• [What to work on]: Without any pictures, print exactly the lines that run from the start of the data through the line containing "13.06.2026, 13:50".

• [Material for this task]:
-=-=-

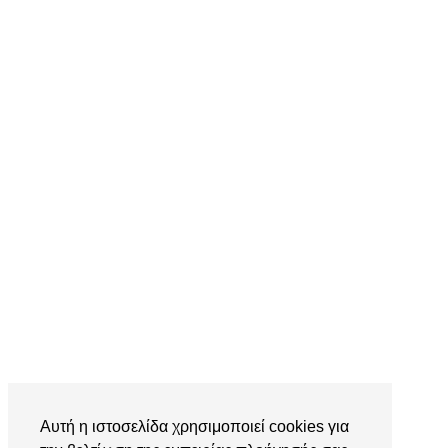
Αυτή η ιστοσελίδα χρησιμοποιεί cookies για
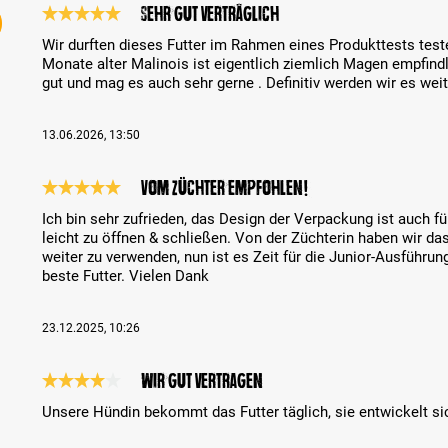
Sehr gut verträglich
Bewertung mit 5 von 5 Sternen
Wir durften dieses Futter im Rahmen eines Produkttests test
Monate alter Malinois ist eigentlich ziemlich Magen empfindli
gut und mag es auch sehr gerne . Definitiv werden wir es we
13.06.2026, 13:50
Vom Züchter empfohlen!
Bewertung mit 5 von 5 Sternen
Ich bin sehr zufrieden, das Design der Verpackung ist auch f
leicht zu öffnen & schließen. Von der Züchterin haben wir da
weiter zu verwenden, nun ist es Zeit für die Junior-Ausführu
beste Futter. Vielen Dank
23.12.2025, 10:26
Wir gut vertragen
Bewertung mit 4 von 5 Sternen
Unsere Hündin bekommt das Futter täglich, sie entwickelt sic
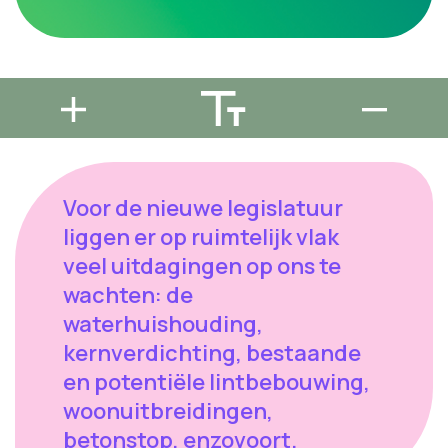
Voor de nieuwe legislatuur
liggen er op ruimtelijk vlak
veel uitdagingen op ons te
wachten: de
waterhuishouding,
kernverdichting, bestaande
en potentiële lintbebouwing,
woonuitbreidingen,
betonstop, enzovoort.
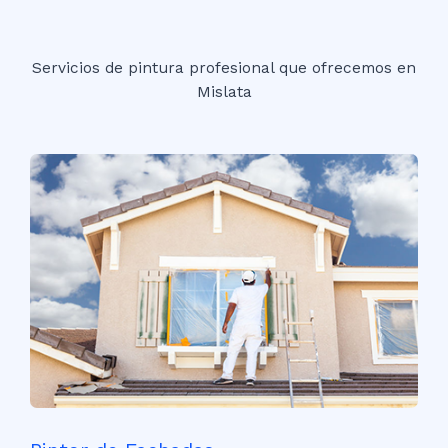
Servicios de pintura profesional que ofrecemos en
Mislata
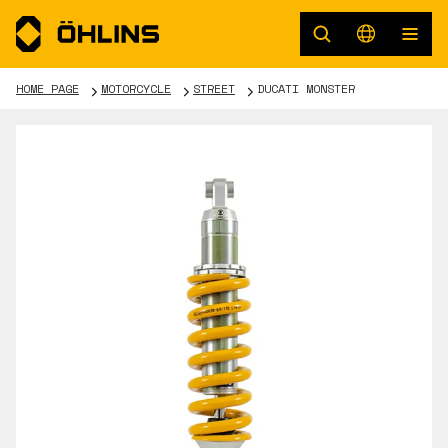
HOME PAGE
MOTORCYCLE
STREET
DUCATI MONSTER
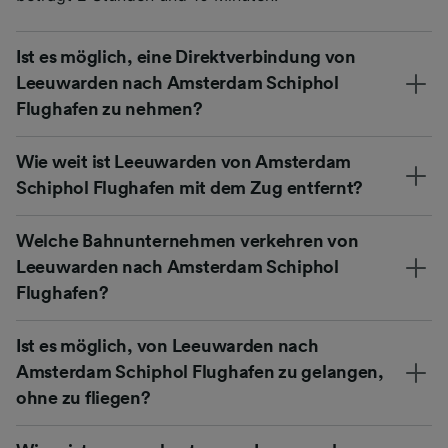
Ist es möglich, eine Direktverbindung von
Leeuwarden nach Amsterdam Schiphol
Flughafen zu nehmen?
Wie weit ist Leeuwarden von Amsterdam
Schiphol Flughafen mit dem Zug entfernt?
Welche Bahnunternehmen verkehren von
Leeuwarden nach Amsterdam Schiphol
Flughafen?
Ist es möglich, von Leeuwarden nach
Amsterdam Schiphol Flughafen zu gelangen,
ohne zu fliegen?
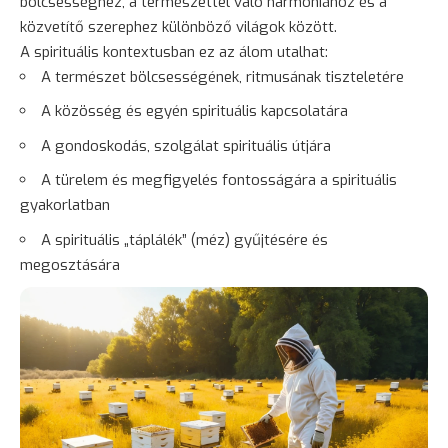
bölcsességhez, a természettel való harmóniához és a
közvetítő szerephez különböző világok között.
A spirituális kontextusban ez az álom utalhat:
A természet bölcsességének, ritmusának tiszteletére
A közösség és egyén spirituális kapcsolatára
A gondoskodás, szolgálat spirituális útjára
A türelem és megfigyelés fontosságára a spirituális
gyakorlatban
A spirituális „táplálék” (méz) gyűjtésére és
megosztására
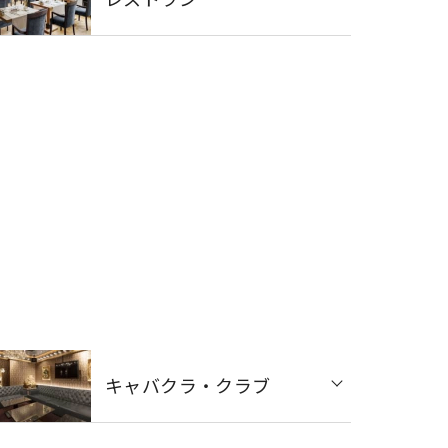
キャバクラ・クラブ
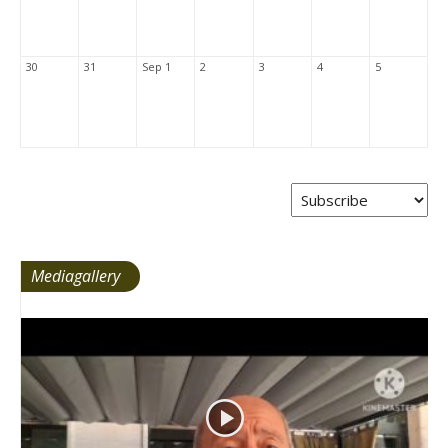
30
31
Sep 1
2
3
4
5
Mediagallery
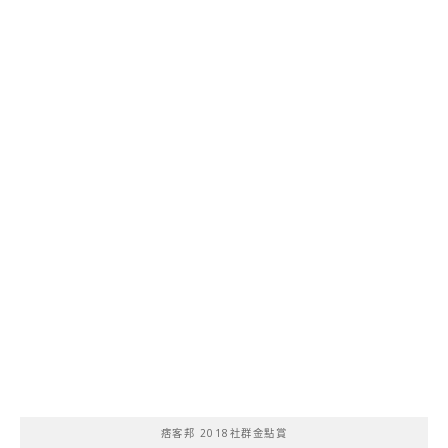
痞客邦 2018社群金點賞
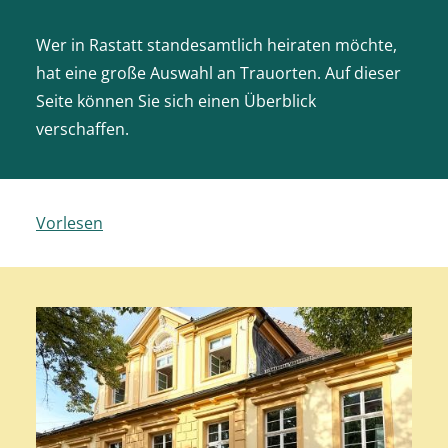
Wer in Rastatt standesamtlich heiraten möchte,
hat eine große Auswahl an Trauorten. Auf dieser
Seite können Sie sich einen Überblick
verschaffen.
Vorlesen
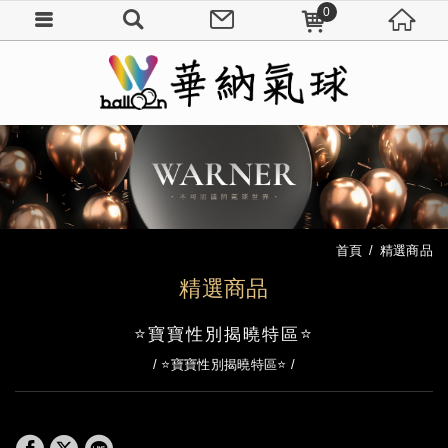
0
首頁
精選商品
精選商品
⭐寶寶性別揭曉特區⭐
⭐寶寶性別揭曉特區⭐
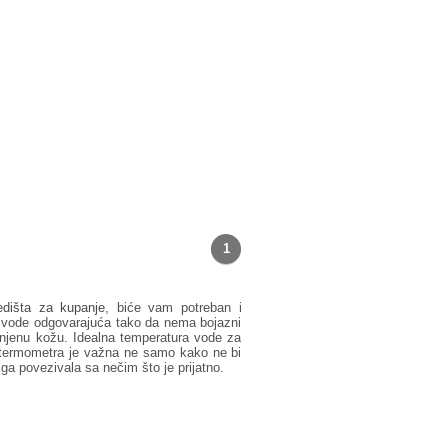
1
dišta za kupanje
, biće vam potreban i
 vode odgovarajuća tako da nema bojazni
a njenu kožu. Idealna temperatura vode za
 termometra je važna ne samo kako ne bi
i ga povezivala sa nečim što je prijatno.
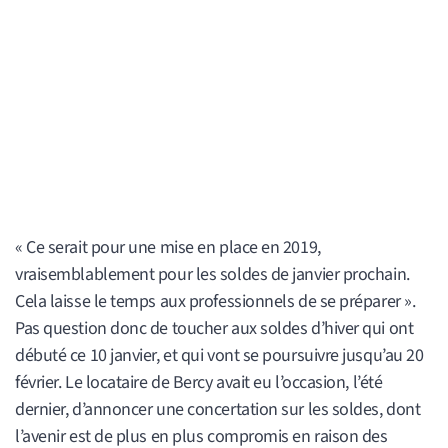
« Ce serait pour une mise en place en 2019,
vraisemblablement pour les soldes de janvier prochain.
Cela laisse le temps aux professionnels de se préparer ».
Pas question donc de toucher aux soldes d’hiver qui ont
débuté ce 10 janvier, et qui vont se poursuivre jusqu’au 20
février. Le locataire de Bercy avait eu l’occasion, l’été
dernier, d’annoncer une concertation sur les soldes, dont
l’avenir est de plus en plus compromis en raison des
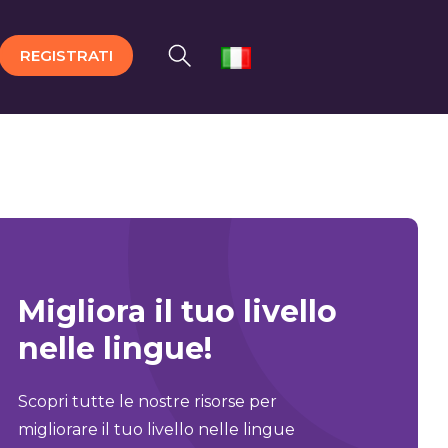
REGISTRATI
Migliora il tuo livello
nelle lingue!
Scopri tutte le nostre risorse per
migliorare il tuo livello nelle lingue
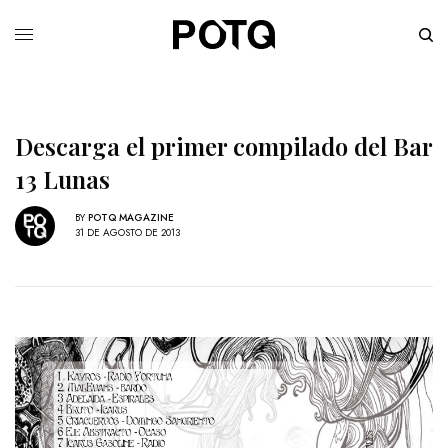
Descarga el primer compilado del Bar
13 Lunas
BY
POTQ MAGAZINE
31 DE AGOSTO DE 2013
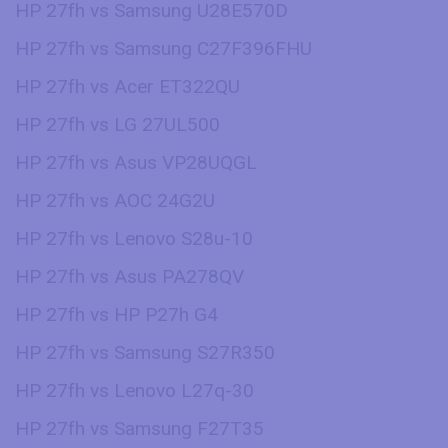
HP 27fh vs Samsung U28E570D
HP 27fh vs Samsung C27F396FHU
HP 27fh vs Acer ET322QU
HP 27fh vs LG 27UL500
HP 27fh vs Asus VP28UQGL
HP 27fh vs AOC 24G2U
HP 27fh vs Lenovo S28u-10
HP 27fh vs Asus PA278QV
HP 27fh vs HP P27h G4
HP 27fh vs Samsung S27R350
HP 27fh vs Lenovo L27q-30
HP 27fh vs Samsung F27T35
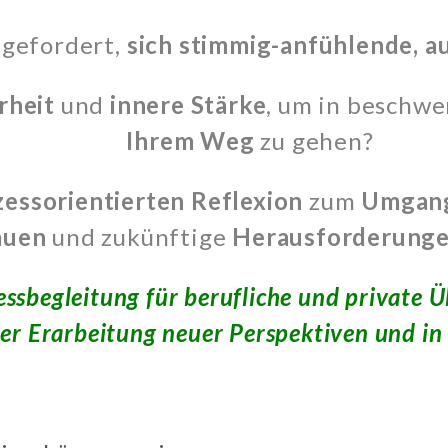
 gefordert,
sich stimmig-anfühlende, a
rheit
und
innere Stärke
, um in beschwe
Ihrem
Weg
zu gehen?
zessorientierten
Reflexion
zum
Umgan
auen
und zukünftige
Herausforderungen
zessbegleitung für berufliche und privat
der Erarbeitung neuer Perspektiven und in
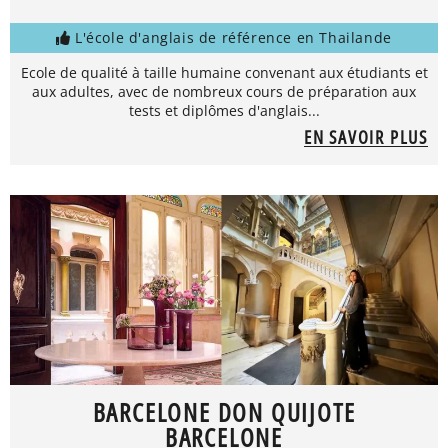
L'école d'anglais de référence en Thailande
Ecole de qualité à taille humaine convenant aux étudiants et
aux adultes, avec de nombreux cours de préparation aux
tests et diplômes d'anglais...
EN SAVOIR PLUS
BARCELONE DON QUIJOTE
BARCELONE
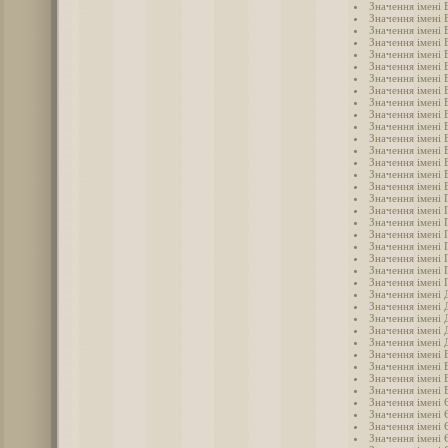
Значення імені 
Значення імені 
Значення імені 
Значення імені 
Значення імені 
Значення імені 
Значення імені 
Значення імені 
Значення імені 
Значення імені 
Значення імені 
Значення імені 
Значення імені 
Значення імені
Значення імені 
Значення імені 
Значення імені 
Значення імені 
Значення імені 
Значення імені 
Значення імені 
Значення імені 
Значення імені 
Значення імені 
Значення імені 
Значення імені
Значення імені 
Значення імені 
Значення імені
Значення імені
Значення імені 
Значення імені 
Значення імені 
Значення імені 
Значення імені
Значення імені 
Значення імені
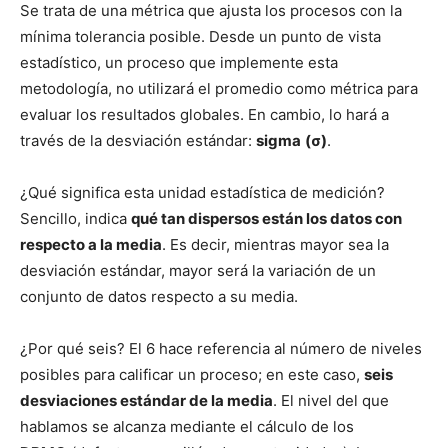
Se trata de una métrica que ajusta los procesos con la
mínima tolerancia posible. Desde un punto de vista
estadístico, un proceso que implemente esta
metodología, no utilizará el promedio como métrica para
evaluar los resultados globales. En cambio, lo hará a
través de la desviación estándar:
sigma
(σ)
.
¿Qué significa esta unidad estadística de medición?
Sencillo, indica
qué tan dispersos están los datos con
respecto a la media
. Es decir, mientras mayor sea la
desviación estándar, mayor será la variación de un
conjunto de datos respecto a su media.
¿Por qué seis? El 6 hace referencia al número de niveles
posibles para calificar un proceso; en este caso,
seis
desviaciones estándar de la media
. El nivel del que
hablamos se alcanza mediante el cálculo de los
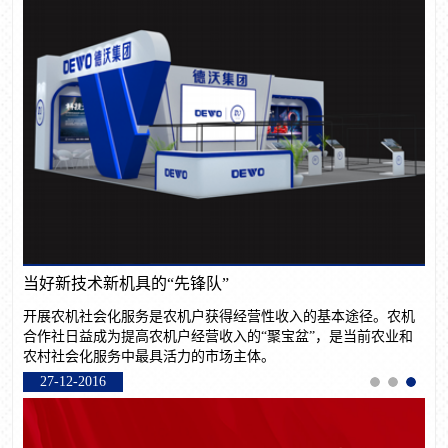
力争到“十三五”末一半以上示范区基本实现农业现代化
农业部在吉林省吉林市举办国家现代农业示范区建设培训班
农机
业和
13-08-2016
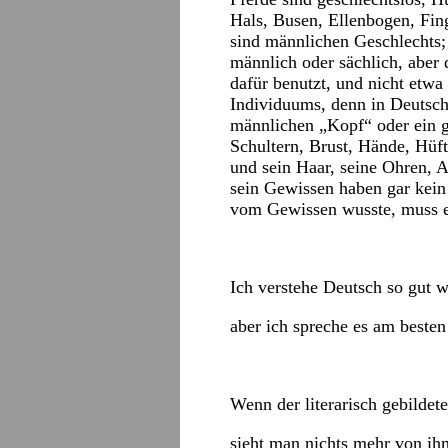
Hals, Busen, Ellenbogen, Fi
sind männlichen Geschlechts; 
männlich oder sächlich, aber 
dafür benutzt, und nicht etw
Individuums, denn in Deutsch
männlichen „Kopf“ oder ein g
Schultern, Brust, Hände, Hüf
und sein Haar, seine Ohren, 
sein Gewissen haben gar kein
vom Gewissen wusste, muss 
Ich verstehe Deutsch so gut w
aber ich spreche es am besten
Wenn der literarisch gebildete
sieht man nichts mehr von ihm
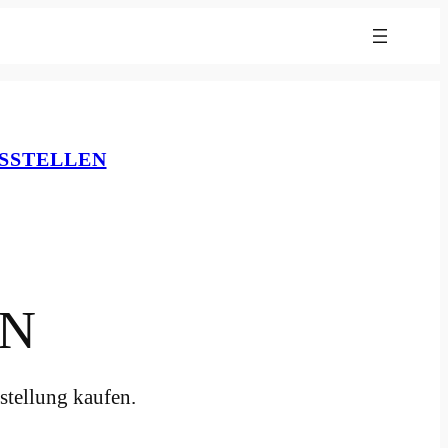
SSTELLEN
EN
stellung kaufen.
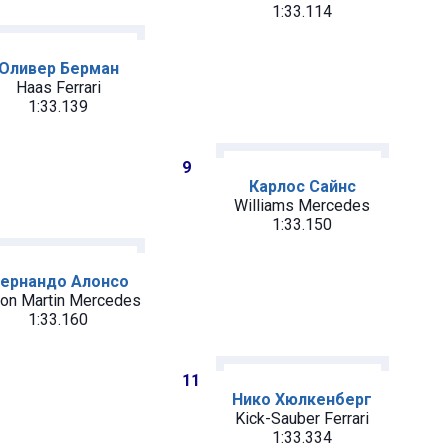
1:33.114
Оливер Берман
Haas Ferrari
1:33.139
9
Карлос Сайнс
Williams Mercedes
1:33.150
ернандо Алонсо
on Martin Mercedes
1:33.160
11
Нико Хюлкенберг
Kick-Sauber Ferrari
1:33.334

-=-=-

• [Problem solution]:
Αυτή η ιστοσελίδα χρησιμοποιεί cookies για
Sehr gut verträglich
Bewertung mit 5 von 5 Sternen
Wir durften dieses Futter im Rahmen eines Produkttests test
Monate alter Malinois ist eigentlich ziemlich Magen empfindli
gut und mag es auch sehr gerne . Definitiv werden wir es we
13.06.2026, 13:50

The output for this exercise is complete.